L’Arabie saoudite a le 4ème budget militaire du monde, trois fois plus élevé que celui d’Israël. Pourtant, quelques drones ont suffi à semer la pagaille dans sa production de pétrole, soudain tombée de moitié. Ses militaires ont quelques questions à se poser. Pas seulement eux. A quoi servent avions et blindés dans les formes nouvelles de guerre? Il y a de quoi troubler les têtes galonnées jusqu’à Berne.

Le royaume saoudien dépense 59 milliards de dollars par an pour son armée (9% de son PIB). Elle mobilise 150’000 hommes, dispose de 1500 blindés, de 600 avions dont 300 F-15. Sans parler de sa marine et de sa panoplie de missiles ultra-performants. Or, samedi dernier, une vingtaine de petits drones ont détruit la moitié de la capacité de production pétrolière. Une opération revendiquée par les Houtis, les rebelles yéménites en guerre contre les Saoudiens. Mais les engins sont peut-être partis d’Irak ou d’Iran (ce que Téhéran dément avec véhémence). Un acte de guerre – bien qu’il n’ait pas fait de victimes – d’une portée inouïe. Il fait bondit le cours du pétrole dans le monde entier.

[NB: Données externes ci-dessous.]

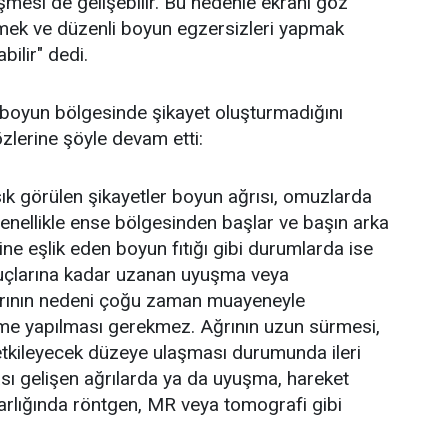
esi de gelişebilir. Bu nedenle ekranı göz
rmek ve düzenli boyun egzersizleri yapmak
ilir" dedi.
 boyun bölgesinde şikayet oluşturmadığını
zlerine şöyle devam etti:
ık görülen şikayetler boyun ağrısı, omuzlarda
 genellikle ense bölgesinden başlar ve başın arka
ne eşlik eden boyun fıtığı gibi durumlarda ise
k uçlarına kadar uzanan uyuşma veya
larının nedeni çoğu zaman muayeneyle
leme yapılması gerekmez. Ağrının uzun sürmesi,
etkileyecek düzeye ulaşması durumunda ileri
sı gelişen ağrılarda ya da uyuşma, hareket
in varlığında röntgen, MR veya tomografi gibi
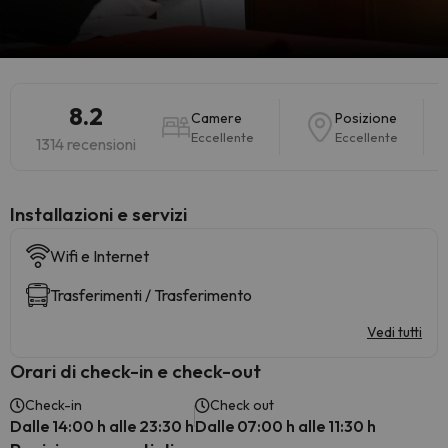
8.2
Camere
Posizione
Eccellente
Eccellente
1314 recensioni
Installazioni e servizi
Wifi e Internet
Trasferimenti / Trasferimento
Vedi tutti
Orari di check-in e check-out
Check-in
Check out
Dalle 14:00 h alle 23:30 h
Dalle 07:00 h alle 11:30 h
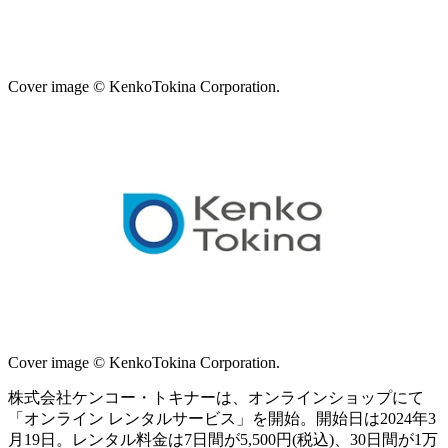
Cover image © KenkoTokina Corporation.
Cover image © KenkoTokina Corporation.
株式会社ケンコー・トキナーは、オンラインショップにて
「オンライン レンタルサービス」を開始。開始日は2024年3
月19日。レンタル料金は7日間が5,500円(税込)、30日間が1万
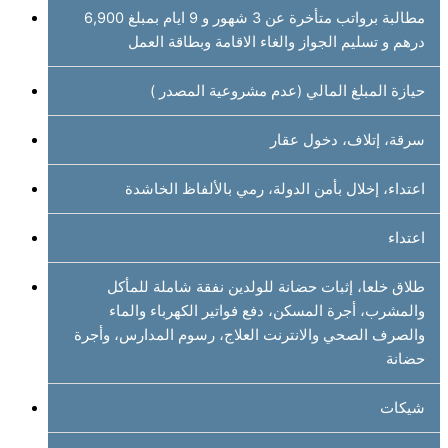
مطالبة برواتب متأخرة عن 3 شهور و 9 ايام بمبلغ 6,900
درهم و تسليم الجواز والغاء الاقامة وبطاقة العمل
حيازة المبلغ المالي (عدم مشروعية المصدر )
سرقة، إتلاف، دخول عقار
اعتداء، إخلال بأمن الدولة، رمي بالألفاظ الخاشدة
اعتداء
طلاق خلعا، إثبات حضانة للولدين نفقة شاملة للمأكل
والمشرب، أجرة المسكن، دفع فواتير الكهرباء والماء
والصرف الصحي والانترنت العلاج، رسوم المدارس، وأجرة
حضانة
شيكات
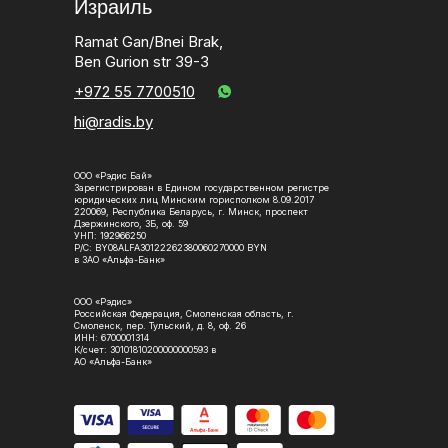
Израиль
Ramat Gan/Bnei Brak,
Ben Gurion str 39-3
+972 55 7700510
hi@radis.by
ООО «Рэдис Бай»
Зарегистрирован в Едином государственном регистре
юридических лиц Минским горисполком 8.09.2017
220069, Республика Беларусь, г. Минск, проспект
Дзержинского, 3Б, оф. 59
УНП: 192966250
Р/С: BY08ALFA30122262380060270000 BYN
в ЗАО «Альфа-Банк»
ООО «Рэдис»
Российская Федерация, Смоленская область, г.
Смоленск, пер. Тульский, д. 8, оф. 26
ИНН: 6700001314
К/счет: 30101810200000000593 в
АО «Альфа-Банк»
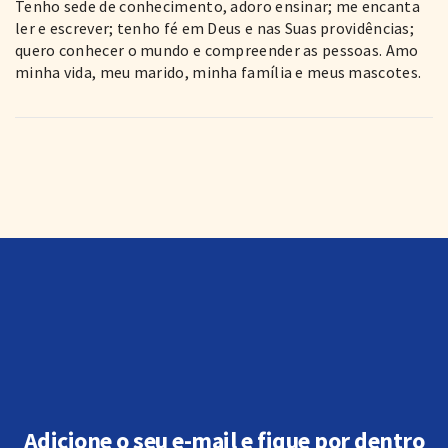
Tenho sede de conhecimento, adoro ensinar; me encanta
ler e escrever; tenho fé em Deus e nas Suas providências;
quero conhecer o mundo e compreender as pessoas. Amo
minha vida, meu marido, minha família e meus mascotes.
Adicione o seu e-mail e fique por dentro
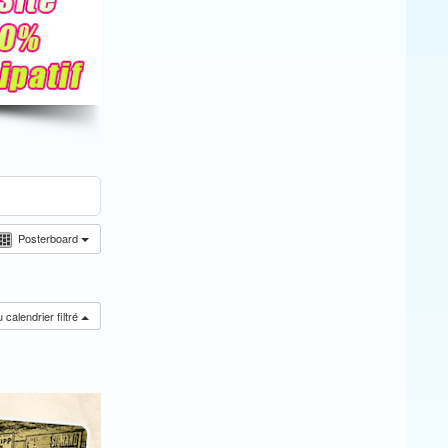
Posterboard
calendrier filtré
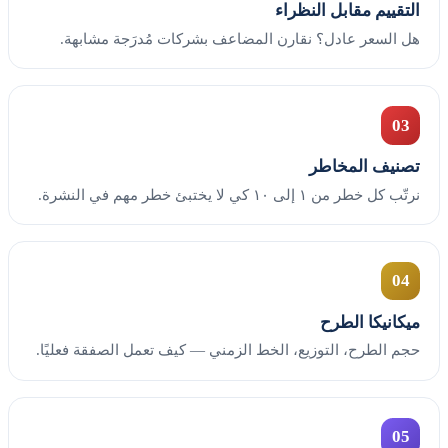
التقييم مقابل النظراء
هل السعر عادل؟ نقارن المضاعف بشركات مُدرَجة مشابهة.
03
تصنيف المخاطر
نرتّب كل خطر من ١ إلى ١٠ كي لا يختبئ خطر مهم في النشرة.
04
ميكانيكا الطرح
حجم الطرح، التوزيع، الخط الزمني — كيف تعمل الصفقة فعليًا.
05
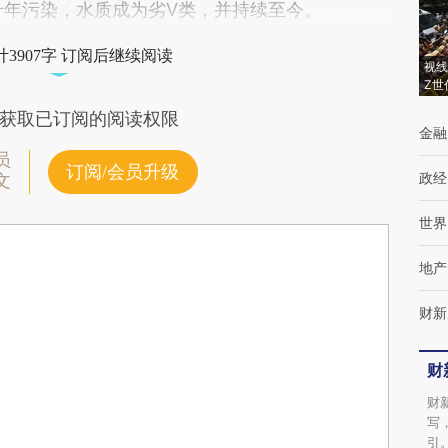
近十年污染，水质成为劣Ⅴ类，并持续至今。
3907字 订阅后继续阅读
视线
Z世
获取已订阅的阅读权限
金融
员
订阅/会员升级
政经
文
世界
地产
财新
财
财
写
引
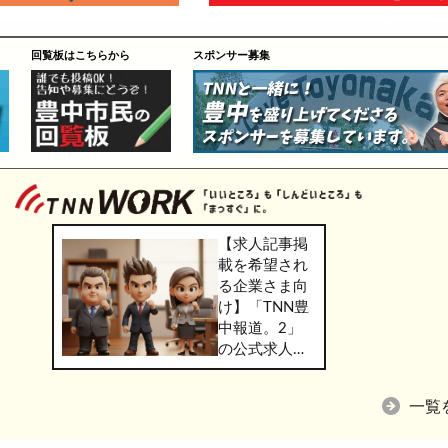
回覧板はこちらから
スポンサー募集
【求人記事掲
載を希望され
る企業さま向
け】「TNN豊
中報道。2」
の公式求人情
報サービス
「TNN
一覧
WORK」のご
掲載につきま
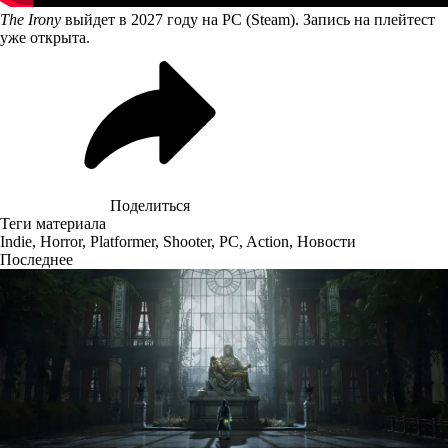
The Irony
выйдет в 2027 году на PC (Steam). Запись на
плейтест
уже открыта.
Поделиться
Теги материала
Indie
,
Horror
,
Platformer
,
Shooter
,
PC
,
Action
,
Новости
Последнее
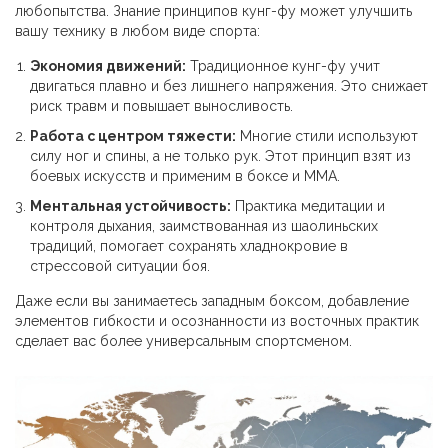
любопытства. Знание принципов кунг-фу может улучшить
вашу технику в любом виде спорта:
Экономия движений:
Традиционное кунг-фу учит
двигаться плавно и без лишнего напряжения. Это снижает
риск травм и повышает выносливость.
Работа с центром тяжести:
Многие стили используют
силу ног и спины, а не только рук. Этот принцип взят из
боевых искусств и применим в боксе и ММА.
Ментальная устойчивость:
Практика медитации и
контроля дыхания, заимствованная из шаолиньских
традиций, помогает сохранять хладнокровие в
стрессовой ситуации боя.
Даже если вы занимаетесь западным боксом, добавление
элементов гибкости и осознанности из восточных практик
сделает вас более универсальным спортсменом.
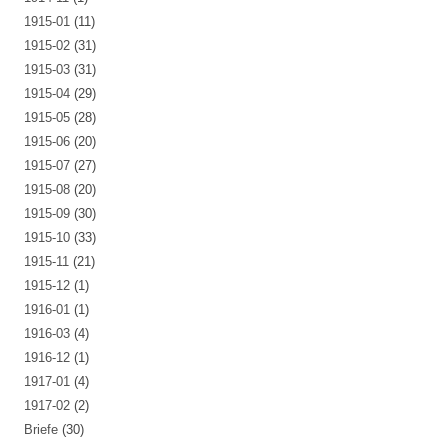
1915-01
(11)
1915-02
(31)
1915-03
(31)
1915-04
(29)
1915-05
(28)
1915-06
(20)
1915-07
(27)
1915-08
(20)
1915-09
(30)
1915-10
(33)
1915-11
(21)
1915-12
(1)
1916-01
(1)
1916-03
(4)
1916-12
(1)
1917-01
(4)
1917-02
(2)
Briefe
(30)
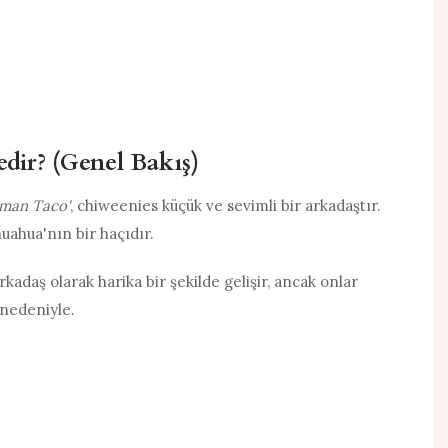
dir? (Genel Bakış)
lman Taco'
, chiweenies küçük ve sevimli bir arkadaştır.
uahua'nın bir haçıdır.
rkadaş olarak harika bir şekilde gelişir, ancak onlar
 nedeniyle.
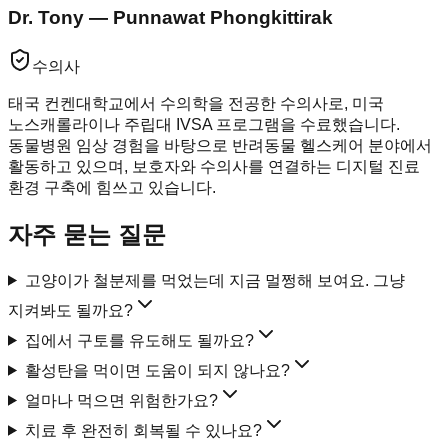
Dr. Tony — Punnawat Phongkittirak
수의사
태국 컨켄대학교에서 수의학을 전공한 수의사로, 미국
노스캐롤라이나 주립대 IVSA 프로그램을 수료했습니다.
동물병원 임상 경험을 바탕으로 반려동물 헬스케어 분야에서
활동하고 있으며, 보호자와 수의사를 연결하는 디지털 진료
환경 구축에 힘쓰고 있습니다.
자주 묻는 질문
고양이가 철분제를 먹었는데 지금 멀쩡해 보여요. 그냥
지켜봐도 될까요?
집에서 구토를 유도해도 될까요?
활성탄을 먹이면 도움이 되지 않나요?
얼마나 먹으면 위험한가요?
치료 후 완전히 회복될 수 있나요?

Cette provocation redistribue les cartes dans la région en faisant éclater au grand jour la faiblesse du royaume. La tension monte à l’extrême.  Et cette attaque surprise pose aussi des questions militaires intéressantes.

 

Qu’est-ce que ces drones? Des avions miniatures tout simples, entraînés par des petits moteurs facilement disponibles. Un GPS banal les amène à la cible où ils larguent leur charge limitée pour chacun à 18 kilos d’explosifs courants. Leur portée théorique est de 1000 à 1500 kilomètres. Ils avancent lentement, mais à très basse altitude et échappent ainsi aux radars. Manifestement l’observation par satellite ne suffit pas à repérer ces redoutables jouets. Une arme toute bête. Les Houtis en avaient déjà usé pour de petites piques sur divers bâtiments gouvernementaux de Ryad. Cette fois, c’est plus sérieux.

Il faut dire qu’au Yémen, la guerre s’éternise. La coalition des Saoudiens et des Occidentaux ne parvient pas à maîtriser la rébellion de toute une partie du pays contre le pouvoir officiel. Le conflit plonge la population, coupée du monde, dans une détresse humanitaire effroyable. Seul le CICR est encore sur place pour tenter de la soulager.

La destruction des installations saoudiennes – il faudra des semaines ou des mois pour les remettre en état – a de quoi ébranler les certitudes des états-majors obnubilés par les armements classiques, les blindés, les avions de combat ou les missiles d’avant-garde. Pourtant les Américains ne cessent d’enjoindre les Européens de les multiplier. Avec un intérêt économique plus que stratégique car personne ne croit vraiment à une guerre à l’ancienne avec la Russie ou avec quiconque. Les conflits prennent d’autres formes. On le voit du Dombass, à l’est de l’Ukraine, jusqu’à l’Afghanistan. On le voit aussi à l’émergence des techniques de cyberguerre qui permettent de plonger à distance un pays dans la panade.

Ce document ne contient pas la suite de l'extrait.